GPU Monitoring

Index

References

GPUInspector.livemonitor_powerusageMethod
livemonitor_powerusage(duration) -> times, powerusage

Monitor the power usage of GPU(s) (in Watts) over a given time period, as specified by duration (in seconds). Returns the (relative) times as a Vector{Float64} and the power usage as a Vector{Vector{Float64}}.

For general keyword arguments, see livemonitor_something.

GPUInspector.livemonitor_somethingMethod
livemonitor_something(f, duration) -> times, values

Monitor some property of GPU(s), as specified through the function f, over a given time period, as specified by duration (in seconds). Returns the (relative) times as a Vector{Float64} and the temperatures as a Vector{Vector{Float64}}.

The function f will be called on a vector of devices (CuDevices or NVML.Devices) and should return a vector of Float64 values.

Keyword arguments:

  • freq (default: 1): polling rate in Hz.
  • devices (default: NVML.devices()): CuDevices or NVML.Devices to consider.
  • plot (default: false): Create a unicode plot after the monitoring.
  • liveplot (default: false): Create and update a unicode plot during the monitoring. Use optional ylims to specify fixed y limits.
  • title (default: ""): Title used in unicode plots.
  • ylabel (default: "Values"): y label used in unicode plots.

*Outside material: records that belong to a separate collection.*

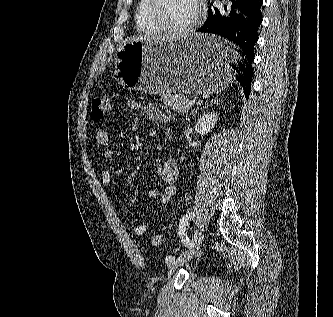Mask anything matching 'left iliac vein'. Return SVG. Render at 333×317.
I'll return each mask as SVG.
<instances>
[{
  "instance_id": "4c4485c4",
  "label": "left iliac vein",
  "mask_w": 333,
  "mask_h": 317,
  "mask_svg": "<svg viewBox=\"0 0 333 317\" xmlns=\"http://www.w3.org/2000/svg\"><path fill=\"white\" fill-rule=\"evenodd\" d=\"M203 238H204L203 234L197 231L190 242L188 250L182 255H180V257L169 263V268L170 269L178 268L179 266L186 263L189 259H191L199 250L203 242Z\"/></svg>"
}]
</instances>
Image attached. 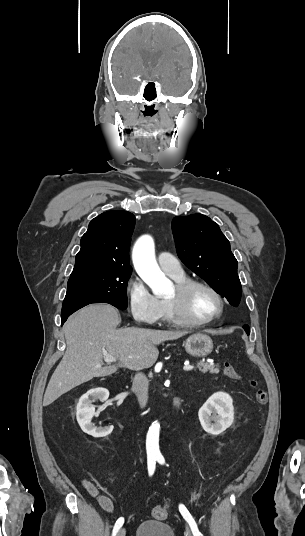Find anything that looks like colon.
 <instances>
[{
    "label": "colon",
    "instance_id": "colon-1",
    "mask_svg": "<svg viewBox=\"0 0 305 536\" xmlns=\"http://www.w3.org/2000/svg\"><path fill=\"white\" fill-rule=\"evenodd\" d=\"M223 373L225 376L231 378V379H234V380H240L241 379V375L237 372V370L234 368V366L230 363V362H225L223 364ZM251 386L252 387H256V382L255 381H251L250 382ZM255 399H256V402L259 404V405H262L264 406L266 403H267V400H268V395H267V392L263 389H256L255 391ZM169 509H170V506L169 504H159L157 506L154 507V509L152 510V515L154 518L156 519H163L165 517H167L168 513H169Z\"/></svg>",
    "mask_w": 305,
    "mask_h": 536
}]
</instances>
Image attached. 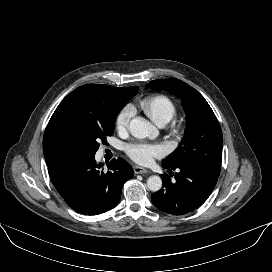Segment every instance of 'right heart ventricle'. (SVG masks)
Here are the masks:
<instances>
[{"instance_id":"obj_1","label":"right heart ventricle","mask_w":272,"mask_h":272,"mask_svg":"<svg viewBox=\"0 0 272 272\" xmlns=\"http://www.w3.org/2000/svg\"><path fill=\"white\" fill-rule=\"evenodd\" d=\"M138 107L158 126L169 123L177 113L175 103L161 94L144 98L139 102Z\"/></svg>"}]
</instances>
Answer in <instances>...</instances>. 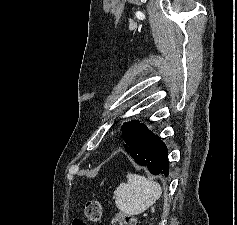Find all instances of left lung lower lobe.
<instances>
[{
	"instance_id": "obj_1",
	"label": "left lung lower lobe",
	"mask_w": 237,
	"mask_h": 225,
	"mask_svg": "<svg viewBox=\"0 0 237 225\" xmlns=\"http://www.w3.org/2000/svg\"><path fill=\"white\" fill-rule=\"evenodd\" d=\"M122 137L125 151L141 166H146L153 175H169L168 151L165 144L138 121L124 123Z\"/></svg>"
}]
</instances>
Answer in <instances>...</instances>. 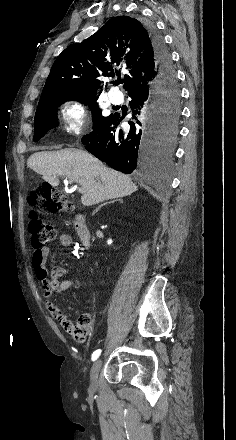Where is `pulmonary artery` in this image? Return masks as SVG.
I'll use <instances>...</instances> for the list:
<instances>
[{"label":"pulmonary artery","mask_w":236,"mask_h":440,"mask_svg":"<svg viewBox=\"0 0 236 440\" xmlns=\"http://www.w3.org/2000/svg\"><path fill=\"white\" fill-rule=\"evenodd\" d=\"M109 98L113 104H119L122 102V93L118 90L112 89L109 92Z\"/></svg>","instance_id":"1"}]
</instances>
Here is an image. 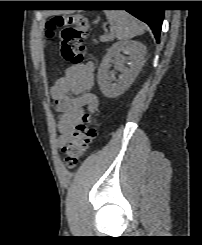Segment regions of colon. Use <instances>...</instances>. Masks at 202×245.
<instances>
[{"label": "colon", "mask_w": 202, "mask_h": 245, "mask_svg": "<svg viewBox=\"0 0 202 245\" xmlns=\"http://www.w3.org/2000/svg\"><path fill=\"white\" fill-rule=\"evenodd\" d=\"M88 23L83 16H54L46 23V34L56 38L58 53L62 59L72 64H80L87 55L83 41L87 36ZM97 135V124L87 114L72 139L62 148L64 163L74 168L88 150Z\"/></svg>", "instance_id": "obj_1"}]
</instances>
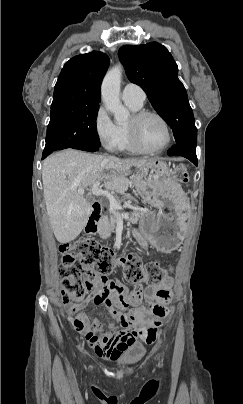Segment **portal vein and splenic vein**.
I'll return each instance as SVG.
<instances>
[{
  "label": "portal vein and splenic vein",
  "instance_id": "1",
  "mask_svg": "<svg viewBox=\"0 0 243 404\" xmlns=\"http://www.w3.org/2000/svg\"><path fill=\"white\" fill-rule=\"evenodd\" d=\"M78 194H84L83 190H79ZM91 194H94V196H106V198L109 200L110 210L113 212L114 216L124 218L125 216L131 215L130 211L121 208L120 204H118L117 200H115L112 194H109L107 190H102V188H99V182H95V184H93Z\"/></svg>",
  "mask_w": 243,
  "mask_h": 404
}]
</instances>
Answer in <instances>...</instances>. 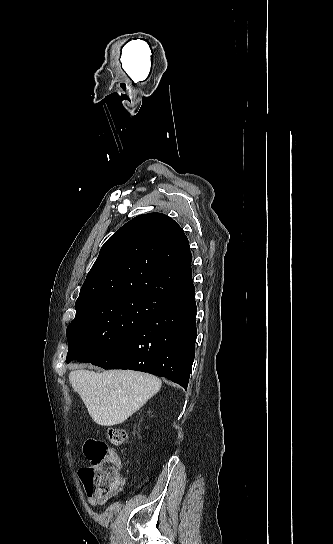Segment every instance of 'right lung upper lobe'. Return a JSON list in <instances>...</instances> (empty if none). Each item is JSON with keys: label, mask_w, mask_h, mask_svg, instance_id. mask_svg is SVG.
<instances>
[{"label": "right lung upper lobe", "mask_w": 333, "mask_h": 544, "mask_svg": "<svg viewBox=\"0 0 333 544\" xmlns=\"http://www.w3.org/2000/svg\"><path fill=\"white\" fill-rule=\"evenodd\" d=\"M191 261L188 239L172 218L139 215L102 246L76 303L124 294L169 301L195 289Z\"/></svg>", "instance_id": "right-lung-upper-lobe-1"}]
</instances>
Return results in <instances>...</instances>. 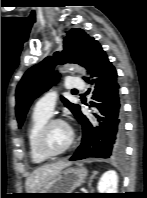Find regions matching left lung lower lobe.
I'll return each instance as SVG.
<instances>
[{"mask_svg": "<svg viewBox=\"0 0 147 198\" xmlns=\"http://www.w3.org/2000/svg\"><path fill=\"white\" fill-rule=\"evenodd\" d=\"M87 70L93 78L90 83L94 84L92 98L100 114L96 116L99 123L93 127L80 112L77 119L82 125V142L70 160L119 158L124 153L125 134L117 72L97 41L92 44Z\"/></svg>", "mask_w": 147, "mask_h": 198, "instance_id": "0a47b994", "label": "left lung lower lobe"}]
</instances>
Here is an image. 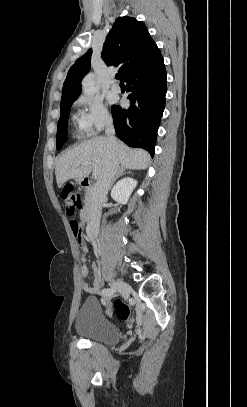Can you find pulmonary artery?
I'll use <instances>...</instances> for the list:
<instances>
[{
  "label": "pulmonary artery",
  "instance_id": "pulmonary-artery-1",
  "mask_svg": "<svg viewBox=\"0 0 247 407\" xmlns=\"http://www.w3.org/2000/svg\"><path fill=\"white\" fill-rule=\"evenodd\" d=\"M111 89H112V91H114V92H120V86L116 83V81L115 80H113L112 82H111Z\"/></svg>",
  "mask_w": 247,
  "mask_h": 407
}]
</instances>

See: livemonitor_temperature, livemonitor_powerusage

GPUInspector.livemonitor_temperatureMethod
livemonitor_temperature(duration) -> times, temperatures

Monitor the temperature of GPU(s) over a given time period, as specified by duration (in seconds). Returns the (relative) times as a Vector{Float64} and the temperatures as a Vector{Vector{Float64}}.

For general keyword arguments, see livemonitor_something.

GPUInspector.monitoring_startMethod
monitoring_start(; devices=CUDA.devices(), verbose=true)

Start monitoring of GPU temperature, utilization, power usage, etc.

Keyword arguments:

  • freq (default: 1): polling rate in Hz.
  • devices (default: CUDA.devices()): CuDevices or NVML.Devices to monitor.
  • thread (default: Threads.nthreads()): id of the Julia thread that should run the monitoring.
  • verbose (default: true): toggle verbose output.

See also monitoring_stop.

GPUInspector.monitoring_stopMethod
monitoring_stop(; verbose=true) -> results

Stops the GPU monitoring and returns the measured values. Specifically, results is a named tuple with the following keys:

  • time: the (relative) times at which we measured
  • temperature, power, compute, mem

See also monitoring_start and plot_monitoring_results.

GPUInspector.plot_monitoring_resultsFunction
plot_monitoring_results(r::MonitoringResults, symbols=keys(r.results))

Plot the quantities specified through symbols of a MonitoringResults object. Will generate a textual in-terminal / in-logfile plot using UnicodePlots.jl.

GPUInspector.savefig_monitoring_resultsFunction
savefig_monitoring_results(r::MonitoringResults, symbols=keys(r.results))

Save plots of the quantities specified through symbols of a MonitoringResults object to disk. Note: Only available if CairoMakie.jl is loaded next to GPUInspector.jl.